Pour Laurie du Boullay, Head of culture chez Dataiku, la grande démission n’a rien de neuf et n’est pas un phénomène si récent.
Si l’on analyse le marché du travail américain au regard des chiffres, le niveau de chômage aux États-Unis est au plus bas et les offres d’emplois sont excédentaires par rapport à la demande. Factuellement les candidats sont donc en position de force pour négocier et donc plus propice à démissionner
Grande démission : buzzword ou réalité ?
Sur les 6 derniers mois, aucune des professionnelles de ressources humaines présentes à la table ronde n’a constaté plus de démission qu’à la normale au sein de leur entreprise :
“Très sensiblement. Notre turnover a toujours été faible. Cependant il nous manque 10 000 emplois dans l’IT.”
Stéphanie Baldran Masson, RRH de la DSI de la Banque Postale
“ Notre turnover est stable. Mais certains de nos métiers sont en tension”
Laurie du Boullay, Head of culture chez Dataiku
“ Nous n’avons pas constaté une hausse des démissions, mais plutôt une évolution du marché du recrutement avec notamment plus de concurrent qui engendre des difficultés à recruter”
Vigdis Flaten, Chief People & CSR officer Younited
Véronique Soussan, fondatrice et dirigeante de l’agence les Nouveaux Héritiers a quant à elle ressenti une plus grande augmentation de l’absentéisme.
Sommes-nous contaminés par la grande démission en France?
457 800 démissions au 4ème trimestre 2021 ? Faut-il s’en inquiéter ?
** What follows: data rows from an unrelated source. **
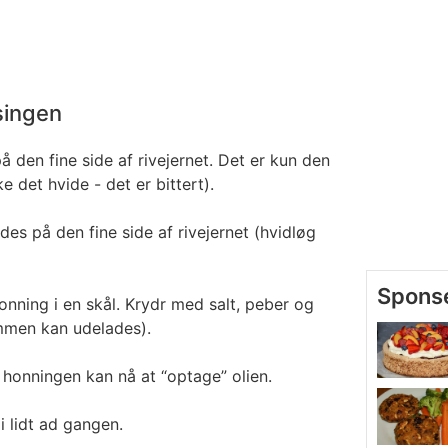
singen
på den fine side af rivejernet. Det er kun den
e det hvide - det er bittert).
edes på den fine side af rivejernet (hvidløg
onning i en skål. Krydr med salt, peber og
mmen kan udelades).
å honningen kan nå at “optage” olien.
i lidt ad gangen.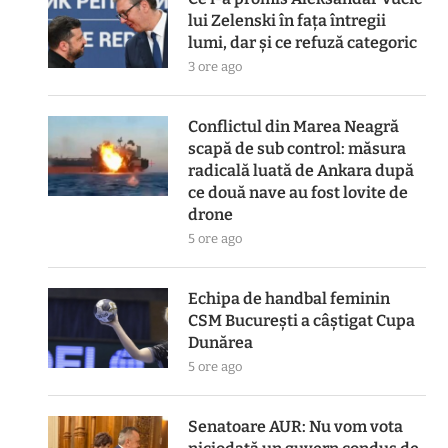
lui Zelenski în fața întregii
lumi, dar și ce refuză categoric
3 ore ago
Conflictul din Marea Neagră
scapă de sub control: măsura
radicală luată de Ankara după
ce două nave au fost lovite de
drone
5 ore ago
Echipa de handbal feminin
CSM Bucureşti a câştigat Cupa
Dunărea
5 ore ago
Senatoare AUR: Nu vom vota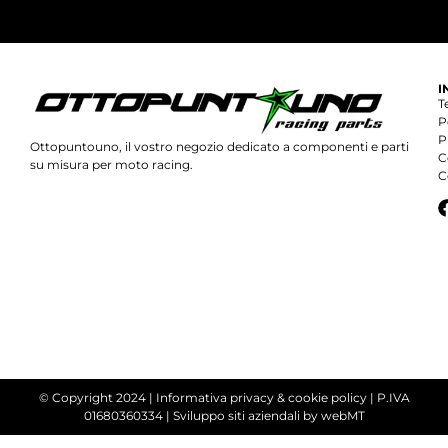
I
T
P
P
Ottopuntouno, il vostro negozio dedicato a componenti e parti
C
su misura per moto racing.
C
© Copyright 2024 |
Informativa privacy & cookie policy
| P.IVA
01680360334 |
Sviluppo siti aziendali
by webMT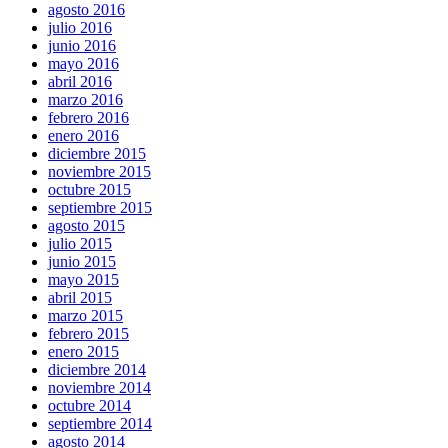
agosto 2016
julio 2016
junio 2016
mayo 2016
abril 2016
marzo 2016
febrero 2016
enero 2016
diciembre 2015
noviembre 2015
octubre 2015
septiembre 2015
agosto 2015
julio 2015
junio 2015
mayo 2015
abril 2015
marzo 2015
febrero 2015
enero 2015
diciembre 2014
noviembre 2014
octubre 2014
septiembre 2014
agosto 2014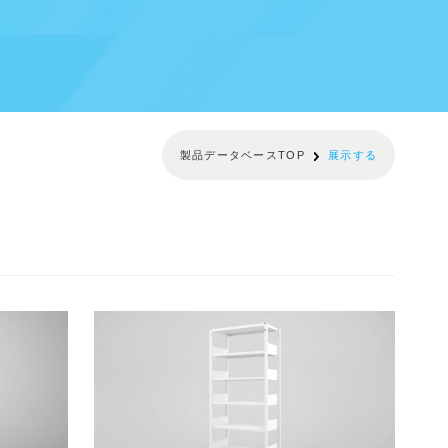
製品データベースTOP
展示する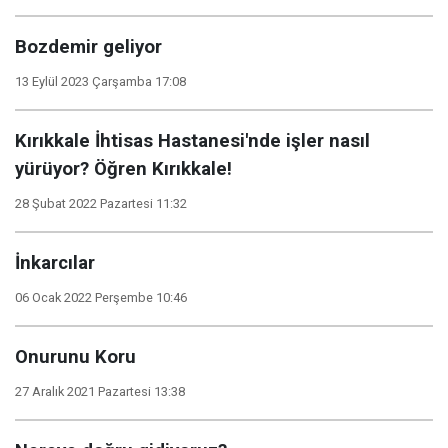
Bozdemir geliyor
13 Eylül 2023 Çarşamba 17:08
Kırıkkale İhtisas Hastanesi'nde işler nasıl
yürüyor? Öğren Kırıkkale!
28 Şubat 2022 Pazartesi 11:32
İnkarcılar
06 Ocak 2022 Perşembe 10:46
Onurunu Koru
27 Aralık 2021 Pazartesi 13:38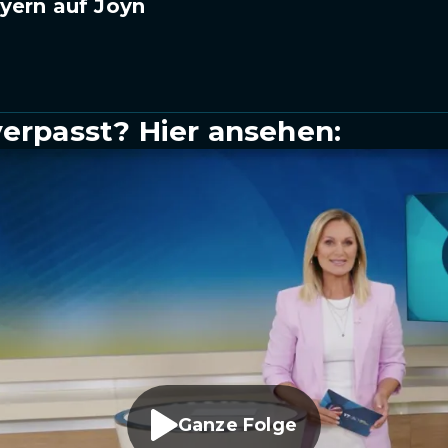
yern auf Joyn
verpasst? Hier ansehen:
Ganze Folge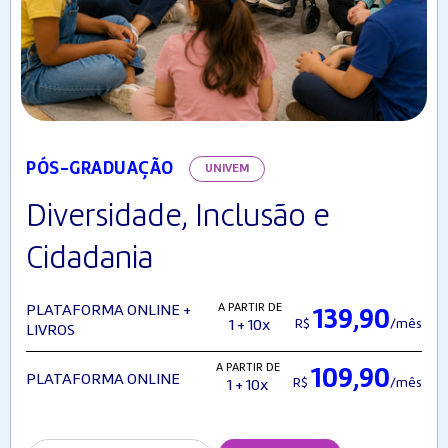
PÓS-GRADUAÇÃO
UNIVEM
Diversidade, Inclusão e
Cidadania
A PARTIR DE
PLATAFORMA ONLINE +
139,90
R$
/mês
1 + 10x
LIVROS
A PARTIR DE
109,90
PLATAFORMA ONLINE
R$
/mês
1 + 10x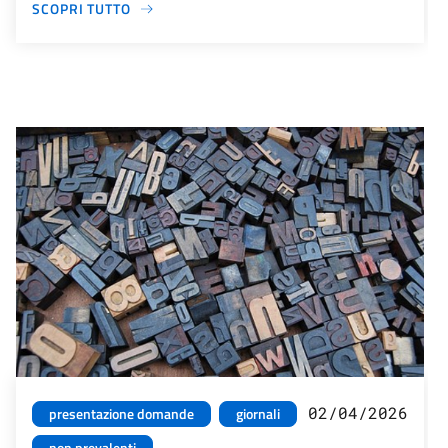
SCOPRI TUTTO
02/04/2026
presentazione domande
giornali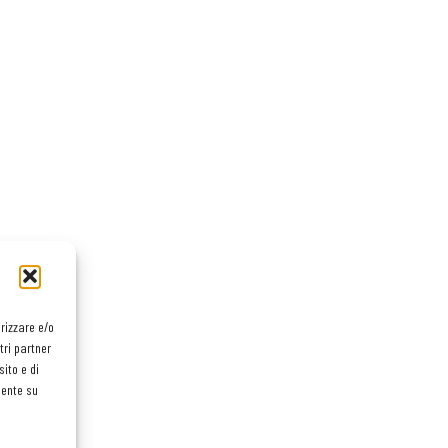
orizzare e/o
tri partner
ito e di
mente su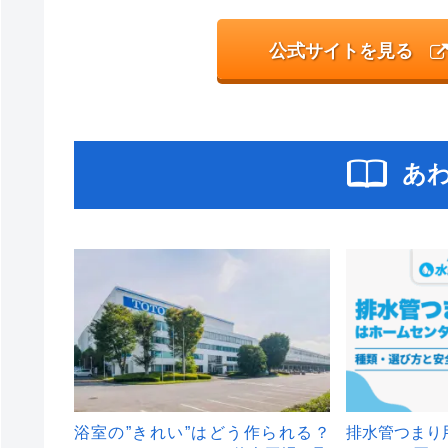
公式サイトを見る
あ
浴室の”きれい”はどう作られる？
排水管つまり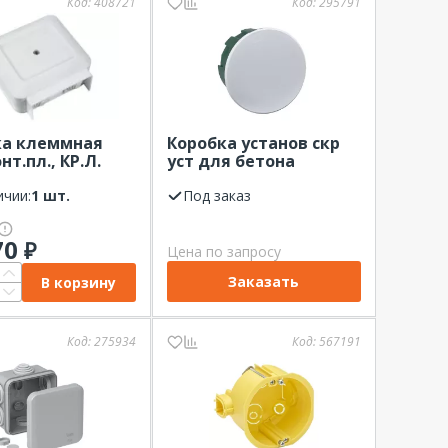
Код:
408721
Код:
295791
ка клеммная
Коробка установ скр
нт.пл., КР.Л.
уст для бетона
 мм2, 380В, 40А)
80(68)х40мм, с
 Electric
ичии:
1 шт.
крышкой Systeme
Под заказ
Electric
70
₽
Цена по запросу
Заказать
В корзину
Код:
275934
Код:
567191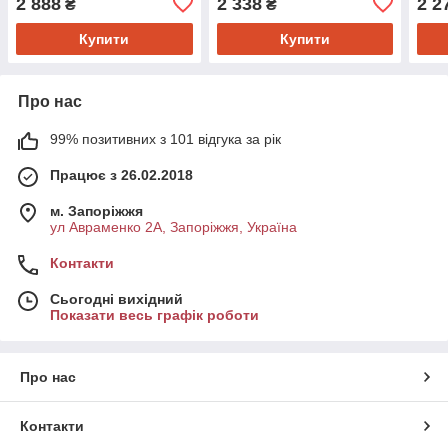
2 888
2 338
2 2
₴
₴
SACHS 314608)
SAC
Купити
Купити
Про нас
99% позитивних з 101 відгука за рік
Працює з 26.02.2018
м. Запоріжжя
ул Авраменко 2А, Запоріжжя, Україна
Контакти
Сьогодні вихідний
Показати весь графік роботи
Про нас
Контакти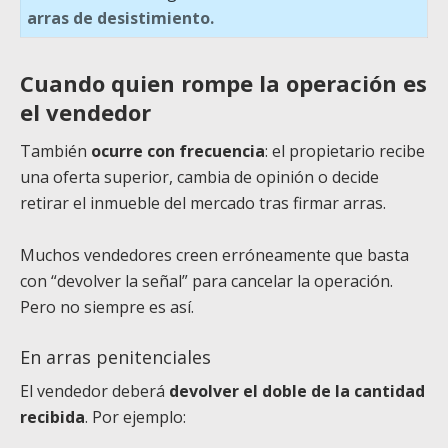
arras de desistimiento.
Cuando quien rompe la operación es
el vendedor
También
ocurre con frecuencia
: el propietario recibe
una oferta superior, cambia de opinión o decide
retirar el inmueble del mercado tras firmar arras.
Muchos vendedores creen erróneamente que basta
con “devolver la señal” para cancelar la operación.
Pero no siempre es así.
En arras penitenciales
El vendedor deberá
devolver el doble de la cantidad
recibida
. Por ejemplo: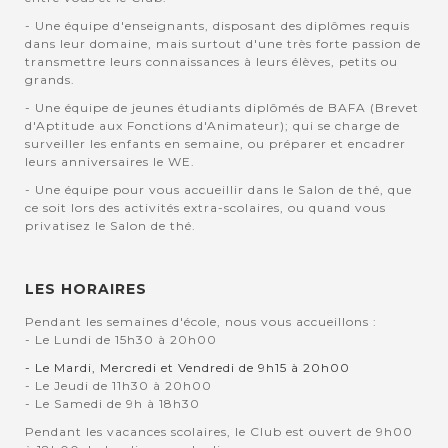
- Une équipe d'enseignants, disposant des diplômes requis
dans leur domaine, mais surtout d'une très forte passion de
transmettre leurs connaissances à leurs élèves, petits ou
grands.
- Une équipe de jeunes étudiants diplômés de BAFA (Brevet
d'Aptitude aux Fonctions d'Animateur); qui se charge de
surveiller les enfants en semaine, ou préparer et encadrer
leurs anniversaires le WE.
- Une équipe pour vous accueillir dans le Salon de thé, que
ce soit lors des activités extra-scolaires, ou quand vous
privatisez le Salon de thé.
LES HORAIRES
Pendant les semaines d'école, nous vous accueillons :
- Le Lundi de 15h30 à 20h00
- Le Mardi, Mercredi et Vendredi de 9h15 à 20h00
- Le Jeudi de 11h30 à 20h00
- Le Samedi de 9h à 18h30
Pendant les vacances scolaires, le Club est ouvert de 9h00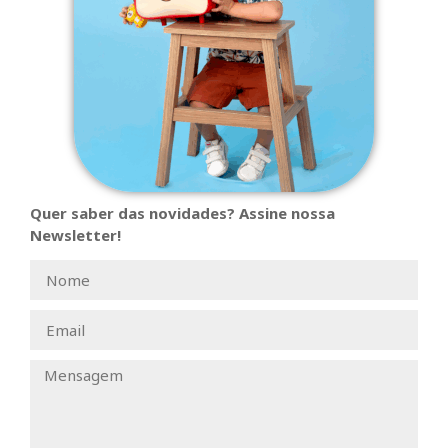
Quer saber das novidades? Assine nossa
Newsletter!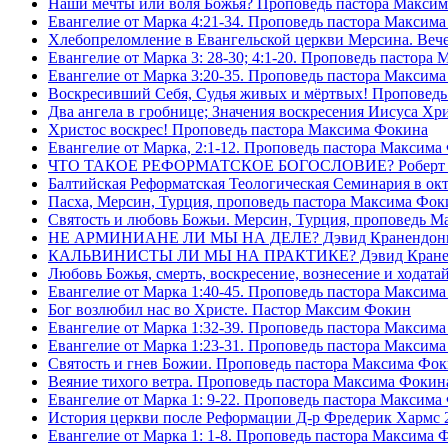
Наши мечты или воля Божья? Проповедь пастора Макси
Евангелие от Марка 4:21-34. Проповедь пастора Максим
Хлебопреломление в Евангельской церкви Мерсина. Вечер
Евангелие от Марка 3: 28-30; 4:1-20. Проповедь пастора
Евангелие от Марка 3:20-35. Проповедь пастора Максим
Воскресивший Себя, Судья живых и мëртвых! Проповедь
Два ангела в гробнице; Значения воскресения Иисуса Х
Христос воскрес! Проповедь пастора Максима Фокина
Евангелие от Марка, 2:1-12. Проповедь пастора Максима
ЧТО ТАКОЕ РЕФОРМАТСКОЕ БОГОСЛОВИЕ? Роберт Сп
Балтийская Реформатская Теологическая Семинария 
Пасха, Мерсин, Турция, проповедь пастора Максима Фок
Святость и любовь Божьи. Мерсин, Турция, проповедь 
НЕ АРМИНИАНЕ ЛИ МЫ НА ДЕЛЕ? Дэвид Кранендон
КАЛЬВИНИСТЫ ЛИ МЫ НА ПРАКТИКЕ? Дэвид Кране
Любовь Божья, смерть, воскресение, вознесение и ходат
Евангелие от Марка 1:40-45. Проповедь пастора Максим
Бог возлюбил нас во Христе. Пастор Максим Фокин
Евангелие от Марка 1:32-39. Проповедь пастора Максим
Евангелие от Марка 1:23-31. Проповедь пастора Максим
Святость и гнев Божии. Проповедь пастора Максима Фо
Веяние тихого ветра. Проповедь пастора Максима Фокин
Евангелие от Марка 1: 9-22. Проповедь пастора Максима
История церкви после Реформации Д-р Фредерик Хармс 
Евангелие от Марка 1: 1-8. Проповедь пастора Максима 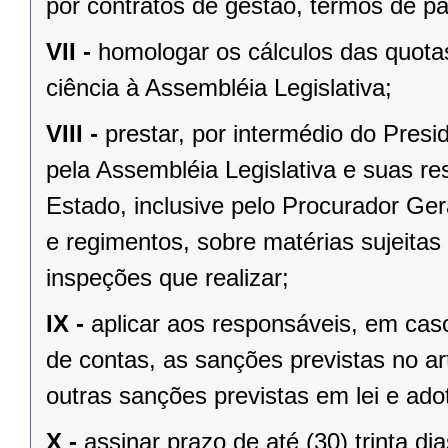
por contratos de gestão, termos de p
VII -
homologar os cálculos das quota
ciência à Assembléia Legislativa;
VIII -
prestar, por intermédio do Presi
pela Assembléia Legislativa e suas r
Estado, inclusive pelo Procurador Ger
e regimentos, sobre matérias sujeitas
inspeções que realizar;
IX -
aplicar aos responsáveis, em caso
de contas, as sanções previstas no ar
outras sanções previstas em lei e ado
X -
assinar prazo de até (30) trinta di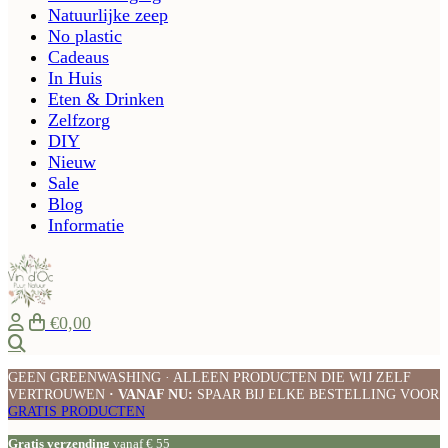
Natuurlijke zeep
No plastic
Cadeaus
In Huis
Eten & Drinken
Zelfzorg
DIY
Nieuw
Sale
Blog
Informatie
€0,00
Zoeken
GEEN GREENWASHING · ALLEEN PRODUCTEN DIE WIJ ZELF
VERTROUWEN
· VANAF NU:
SPAAR BIJ ELKE BESTELLING VOOR
GRATIS PRODUCTEN
Gratis verzending
vanaf € 55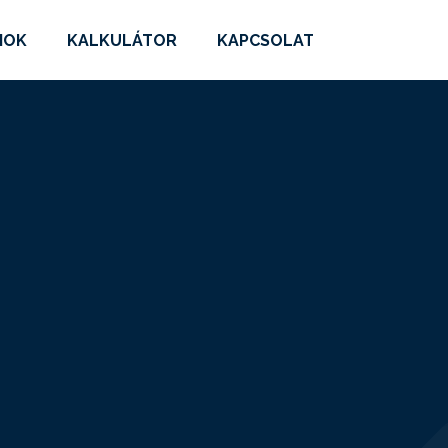
MOK
KALKULÁTOR
KAPCSOLAT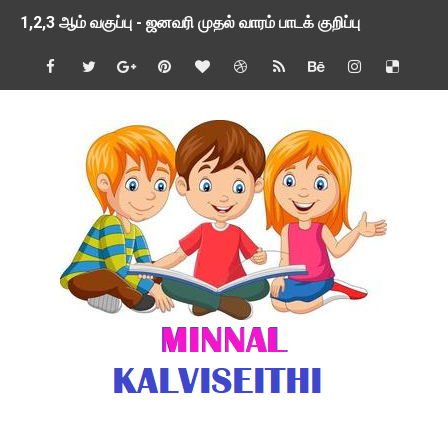
1,2,3 ஆம் வகுப்பு - ஜனவரி முதல் வாரம் பாடக் குறிப்பு
TNSED SCHOOLS APP UPDATED NEW VERSION
4 & 5 ஆம் வகுப்பிற்கான 3 ஆம் பருவ ( 2024 - 2025 ) ஆசிரியர
1,2,3 ஆம் வகுப்பிற்கான 3 ஆம் பருவ ( 2024 - 2025 ) ஆசிரியர
1 முதல் 5 ஆம் வகுப்பு இரண்டாம் பருவத் தொகுத்தறி மதிப்பெண்க
பள்ளிக்கல்வித்துறை - அனைத்து வகை ஆசிரியர் மற்றும் ஆசிரியர்
மணற்கேணி செயலி பயன்பாடு- SMC கூட்டங்கள் - ஒன்றியந்தோறும்
TNPSC - முந்தைய ஆண்டு வினாக்கள் - ஊர்ப் பெயர்களின் மரூஉ
ஓட்டுநர் பணிக்கு விண்ணப்பங்கள் வரவேற்பு ( டிசம்பர் 25 )
இரண்டாம் பருவத்தேர்வு தொகுத்தறி மதிப்பீட்டில் மாணவர்கள் ப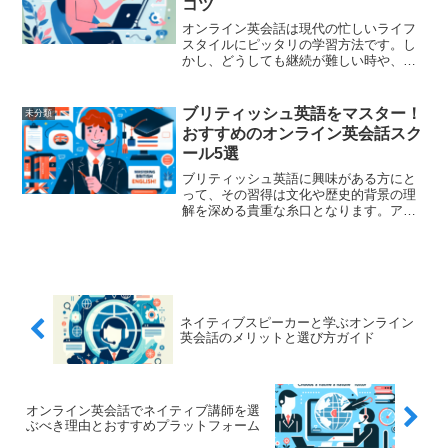
コツ
オンライン英会話は現代の忙しいライフ
スタイルにピッタリの学習方法です。し
かし、どうしても継続が難しい時や、成
果が感じられない時もあります。今回
は、初心者が無理なくオンライン英会話
を上達させるためのペース設定のコツに
ブリティッシュ英語をマスター！
未分類
ついて詳しく解説します。自...
おすすめのオンライン英会話スク
ール5選
ブリティッシュ英語に興味がある方にと
って、その習得は文化や歴史的背景の理
解を深める貴重な糸口となります。アメ
リカ英語とは異なるアクセントや表現が
魅力的ですが、オンラインで学ぶにはど
のスクールを選べばよいのか迷ってしま
う方も多いでしょう。そこ...
ネイティブスピーカーと学ぶオンライン
英会話のメリットと選び方ガイド
オンライン英会話でネイティブ講師を選
ぶべき理由とおすすめプラットフォーム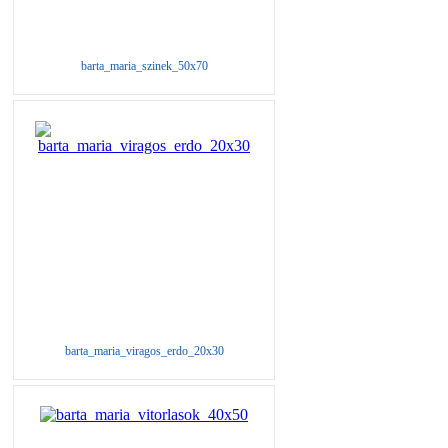
barta_maria_szinek_50x70
barta_maria_viragos_erdo_20x30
On remarque une augmentation de plus de 18% entre 2019 et 2021 des démissions en France ( 386 317 démissions au 4ème trimestre 2019).
Au 1er trimestre 2020 : 241 179 démissions sont comptabilisées contre 380 596 au 1er trimestre 2019, donc une baisse des démissions de plus de 36 % entre 2020 et 2019.
Et tout comme aux États-Unis, la France connaît son taux de chômage le plus faible et les projections de recrutement pour 2022 n’ont jamais été aussi élevées. Le Big Quit semble caractériser surtout un rattrapage des chiffres (moins de démissions pendant la crise sanitaire, contre un léger rattrapage en sortie de confinement).
Les candidats français se voient proposer davantage d’opportunités. Cela favorise les démissions et fait également grimper en flèches les ruptures de période d’essai à l’initiative du salariés. On voit même en 2022 de plus en plus de nouveaux salariés, demander à prolonger leur période d’essai.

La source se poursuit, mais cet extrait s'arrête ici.